Tuesday, 17 January 2017

The BBC respond to the transgender kids complaint

   I've had a response to my complaint over the trans kids documentary. Well, when I say "response", I really mean "Cut and paste a pretty meaningless response which says in effect 'we did nothing wrong'.".
Thanks for contacting us regarding ‘Transgender Kids: Who Knows Best?’ broadcast on the 12 January.

We understand you had concerns with the programme.

With a rise in the number of children being referred to gender clinics, this programme sensitively presented different views from experts and parents on gender dysphoria in children.
For more than thirty years Dr Kenneth Zucker ran Canada's biggest child gender clinic and was considered a recognised authority on childhood gender dysphoria until he lost his job. He believes he was fired for challenging the gender affirmative approach.

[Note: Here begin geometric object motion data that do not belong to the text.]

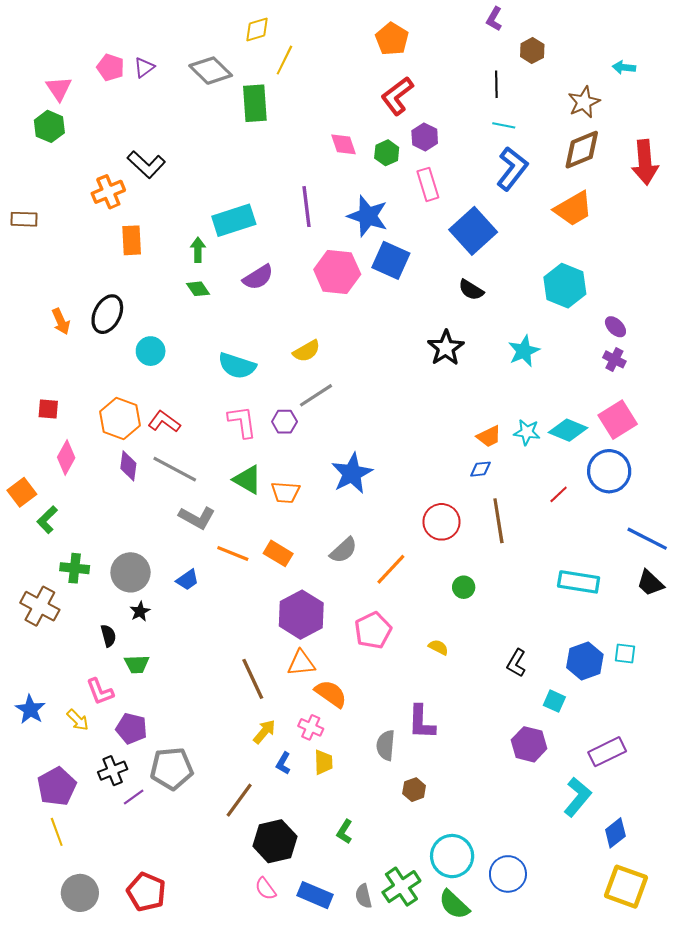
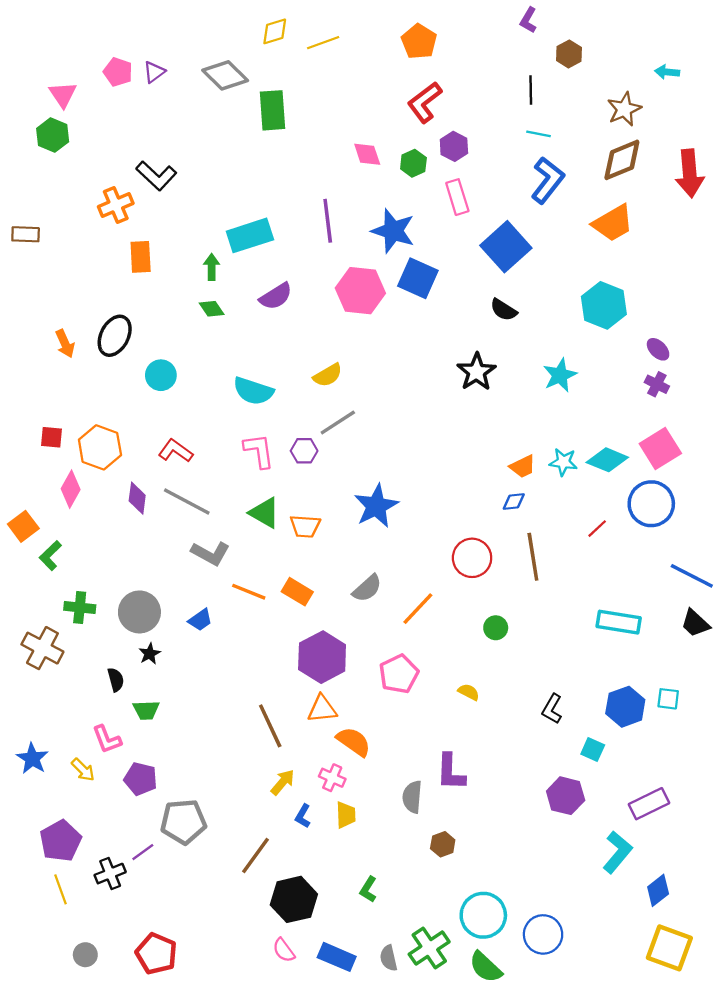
yellow line: (284, 60) -> (323, 43), moved, turned 44
orange hexagon: (120, 418) -> (100, 447), moved
black cross: (113, 771) -> (110, 874), moved
gray circle: (80, 893) -> (85, 955), size x0.6

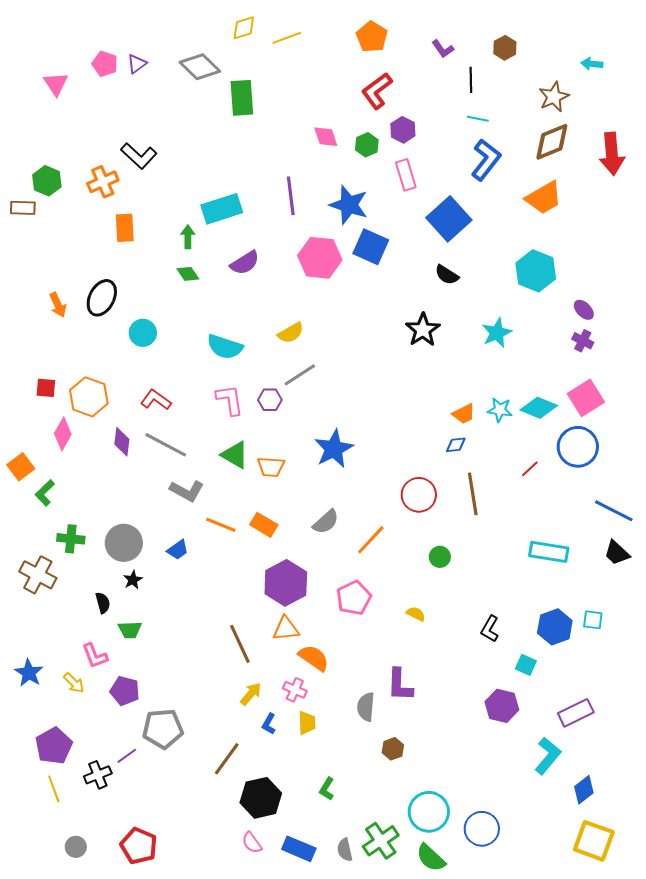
purple L-shape: (528, 20) -> (443, 49), moved, turned -65
green hexagon: (53, 135) -> (47, 181), moved

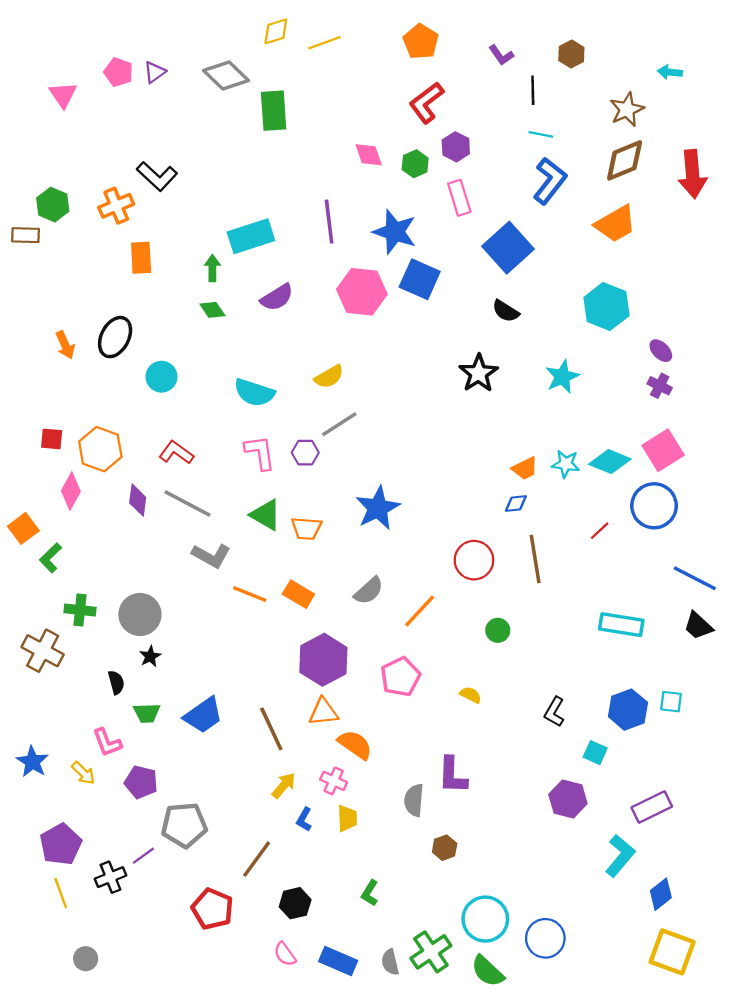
blue trapezoid: (178, 550) -> (203, 715), moved, size x1.6
black hexagon: (261, 798) -> (295, 903), size x0.7
red pentagon: (139, 846) -> (212, 909), moved

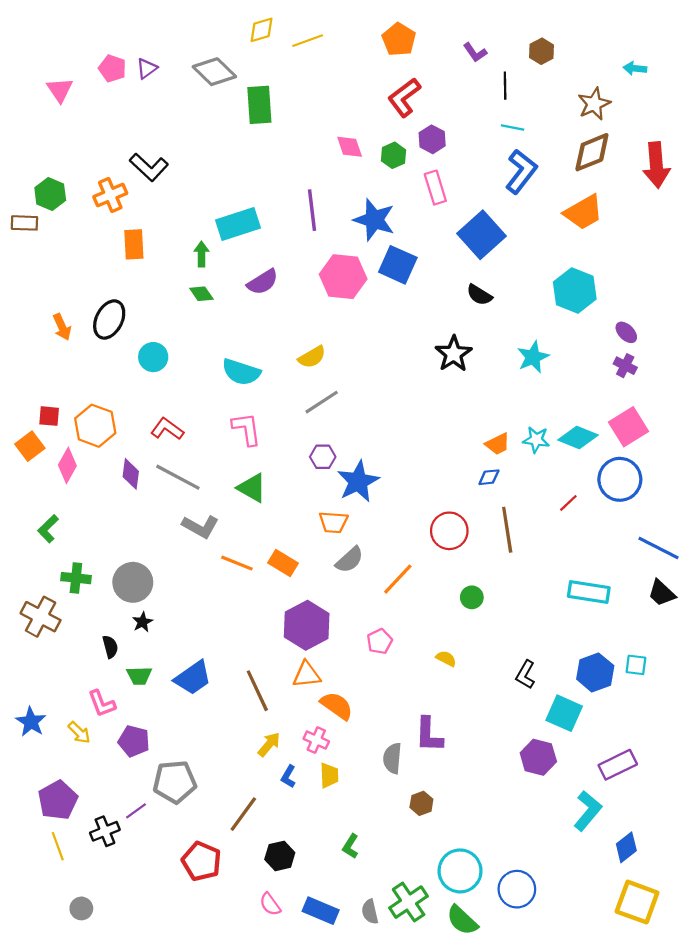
purple hexagon: (305, 453) -> (323, 457), moved
orange square: (23, 528) -> (30, 446), moved
orange trapezoid: (306, 528) -> (333, 522), moved
pink pentagon: (400, 677) -> (380, 641), size x0.7
cyan square: (595, 753) -> (564, 713), size x1.6

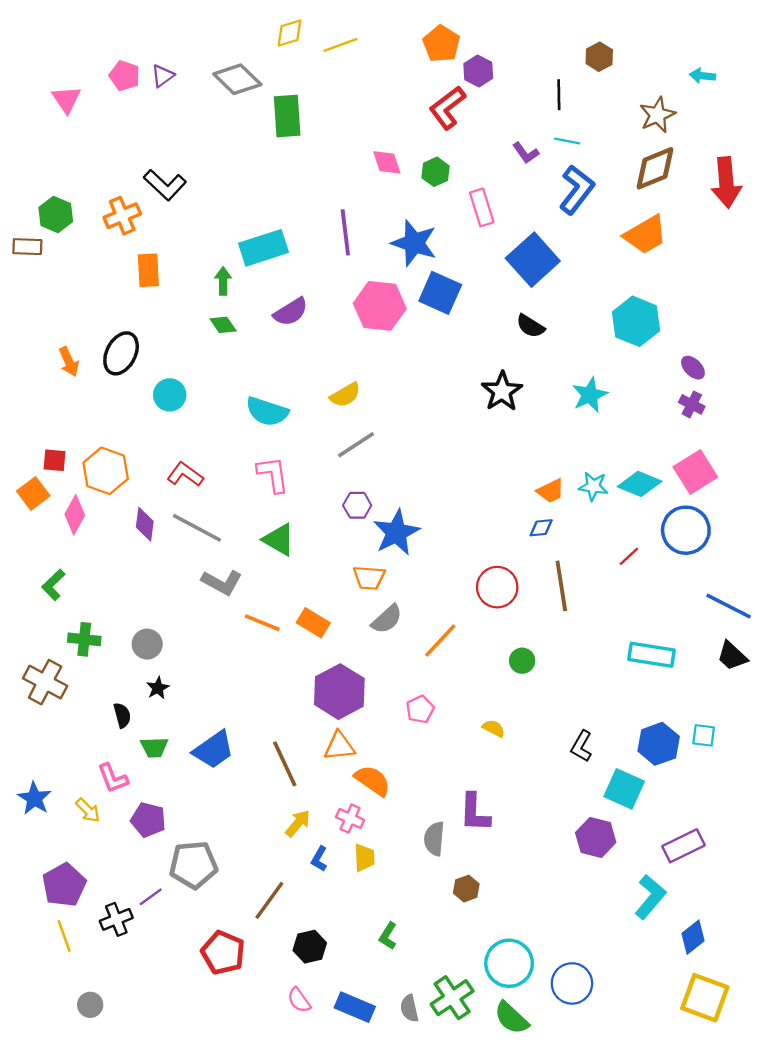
purple L-shape: (475, 52) -> (526, 153), moved
purple hexagon: (432, 139) -> (478, 71), moved
gray circle: (133, 582) -> (147, 644), size x0.7

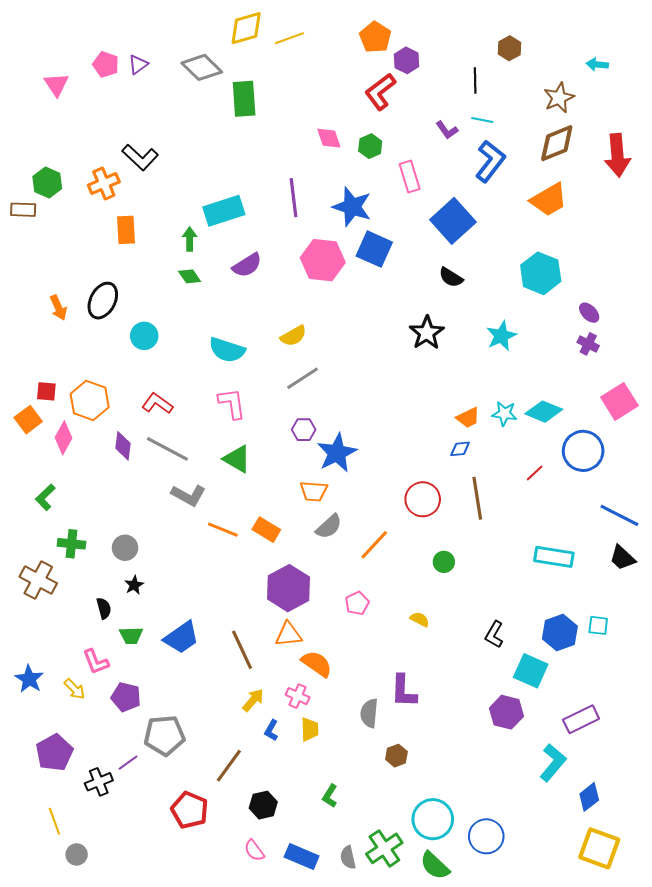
yellow diamond: (290, 33) -> (246, 28), size x1.4
pink square: (695, 472) -> (619, 401), moved
yellow line: (64, 936) -> (54, 821), moved

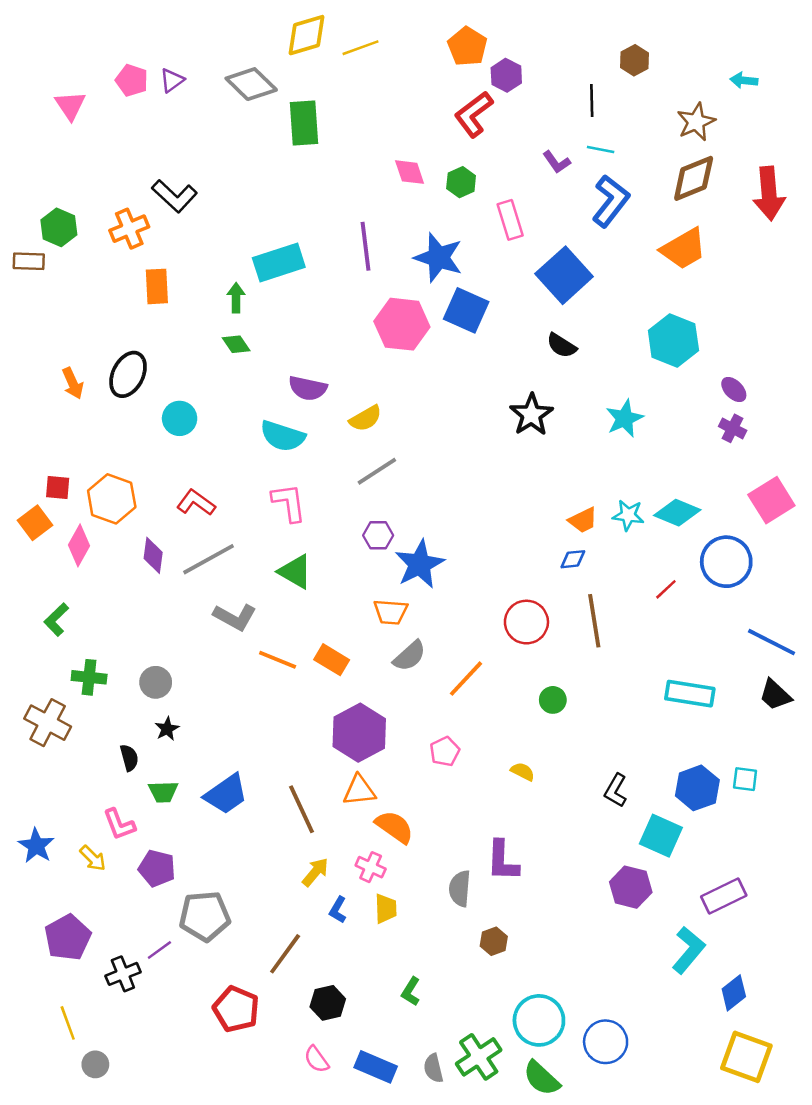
purple semicircle: (247, 265) -> (308, 388), moved, turned 44
gray line: (167, 449) -> (208, 559), turned -57

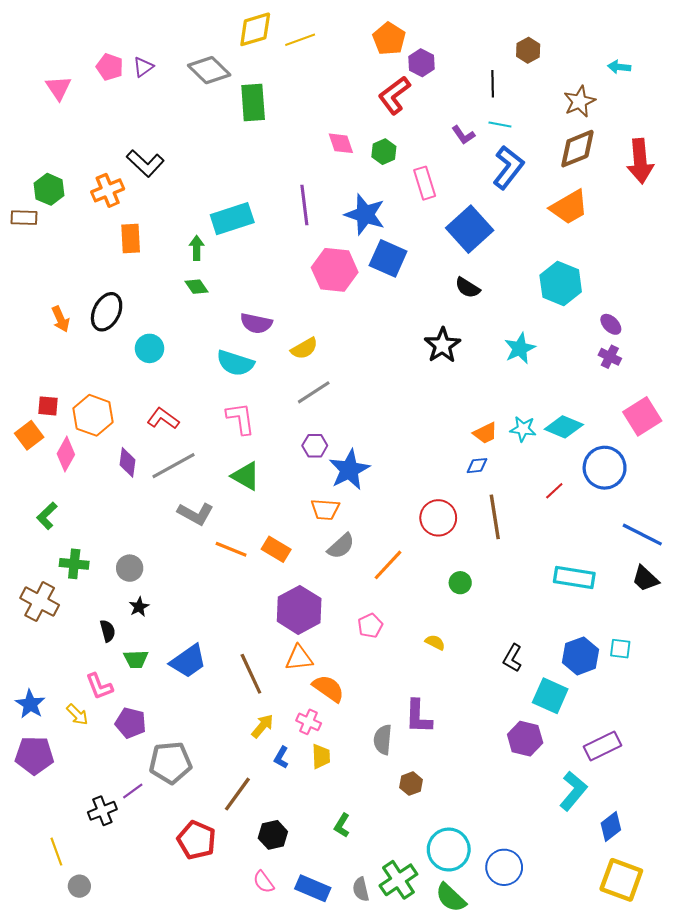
purple pentagon: (68, 937) -> (34, 755), moved, turned 30

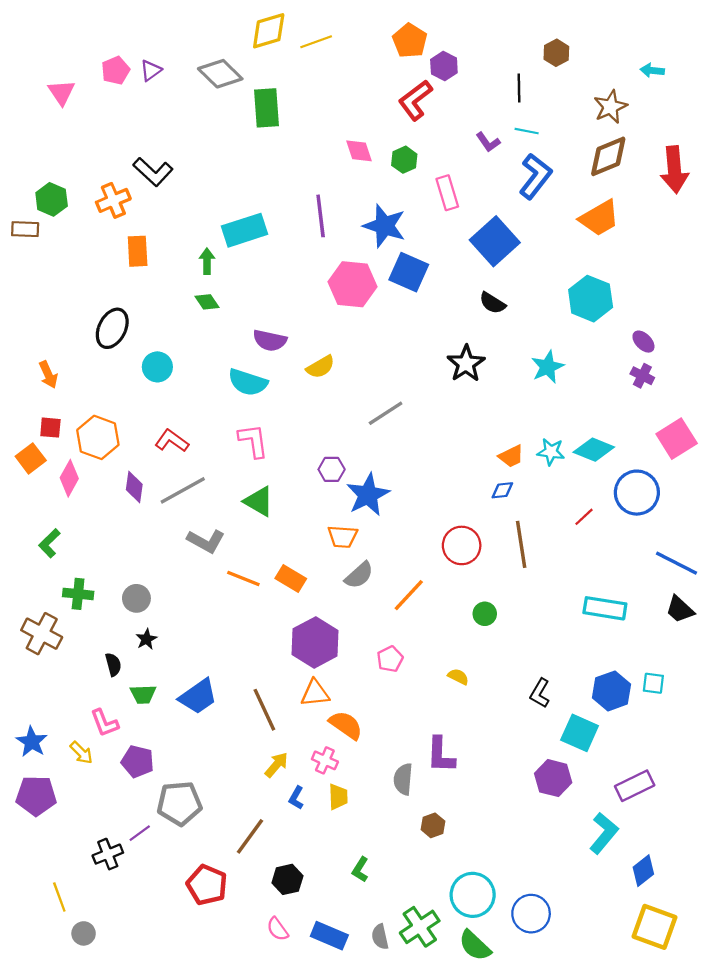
pink pentagon: (110, 67) -> (116, 70), turned 30
orange arrow: (61, 319) -> (48, 375), moved
gray line: (314, 392) -> (386, 413), moved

This documentary examined Zucker's methods, but it also included significant contributions from his critics and supporters of gender affirmation, including transgender activists in Canada and leading medical experts as well as parents with differing experiences of gender dysphoria and gender reassignment.

Thanks again for contacting us with your views.

Kind Regards

BBC Complaints Team
    I feel as though I'm repeating a trade union speech I gave at a Pride a couple of years ago when I say that we're the last minority they think they can legitimately have a go at. You can't take a pop at ethnic minorities any more, Jewish people are off limits, gay people can't be touched, and women are beyond reproach. But transgender people? Hey, yeah, come on and weigh in, nobody will touch you for that!

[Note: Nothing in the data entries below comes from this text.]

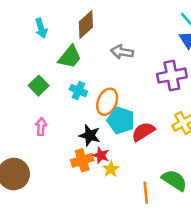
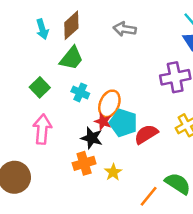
brown diamond: (86, 24) -> (71, 25), moved
gray arrow: (122, 52) -> (125, 29), moved
pink arrow: (41, 127) -> (42, 129), size x1.6
red star: (101, 155) -> (103, 122), moved
orange line: (146, 193) -> (149, 196), turned 45

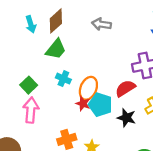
green square: (40, 87) -> (29, 85), moved
red semicircle: (146, 134) -> (125, 88), moved
black star: (92, 138) -> (126, 118), moved

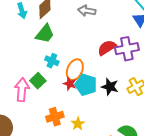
green square: (29, 85) -> (38, 81), moved
red semicircle: (125, 88) -> (107, 48), moved
black star: (126, 118) -> (110, 87), moved

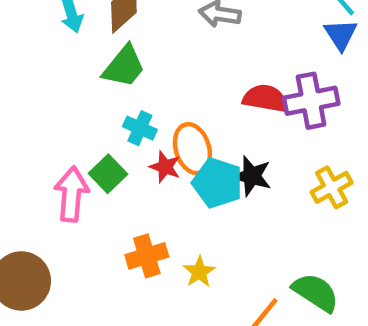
red semicircle: (107, 48) -> (265, 98), turned 42
orange ellipse: (75, 70) -> (192, 149), turned -40
red star: (70, 84) -> (165, 167), moved
black star: (110, 87) -> (252, 176), moved

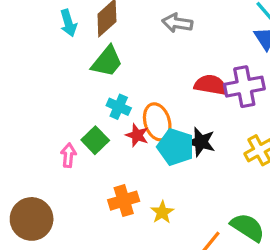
pink arrow: (71, 194) -> (68, 155), size x0.6

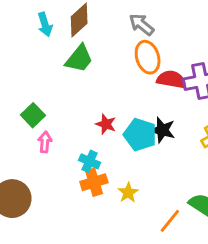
gray arrow: (177, 23) -> (142, 24), turned 30
cyan cross: (119, 107) -> (90, 161), moved
orange ellipse: (157, 122) -> (148, 57), moved
green square: (95, 140) -> (33, 115), moved

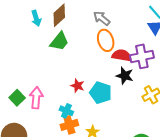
green square: (33, 115) -> (17, 98), moved
black star: (162, 130) -> (125, 76), moved
pink arrow: (45, 142) -> (36, 98), size x1.5

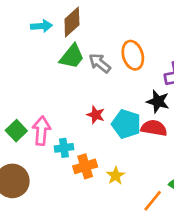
cyan arrow: (36, 18) -> (41, 26), turned -77
gray arrow: (102, 18) -> (100, 63), moved
red semicircle: (122, 55) -> (154, 128), moved
cyan cross: (66, 111) -> (64, 148), moved, turned -32

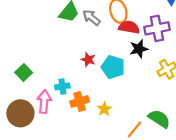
black star: (158, 102) -> (139, 49), turned -30
red semicircle: (154, 128) -> (129, 27), moved
pink arrow: (41, 131) -> (44, 101), moved

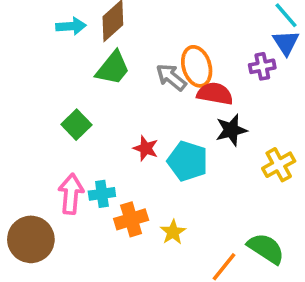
gray arrow: (91, 18) -> (171, 77), moved
purple cross: (157, 28) -> (262, 66), moved, size x0.6
green square: (24, 72) -> (76, 125), moved
pink arrow: (44, 101) -> (71, 194), moved

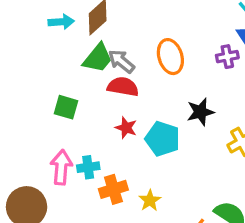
gray arrow: (171, 77) -> (121, 61), moved
red semicircle: (215, 94) -> (123, 87), moved
green square: (76, 125) -> (66, 107), turned -30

    It can't continue, we can't let it.

    Last Saturday I was lucky enough to see Helen Belcher from Trans Media Watch speak to Swindon Transgender Group. She covered several aspects of her work as both a trans campaigner and parliamentary candidate, but as you'd imagine the documentary occupied a significant proportion of the time. It's safe to say that the transgender community will not let this one rest at merely a meaningless email response, and that awkward questions will be asked and BBC executives will be held to account.

    When I say I may soon be spending an evening standing on a pavement in Central London, it's not what you think. Last time we had a demo on this theme, it got results.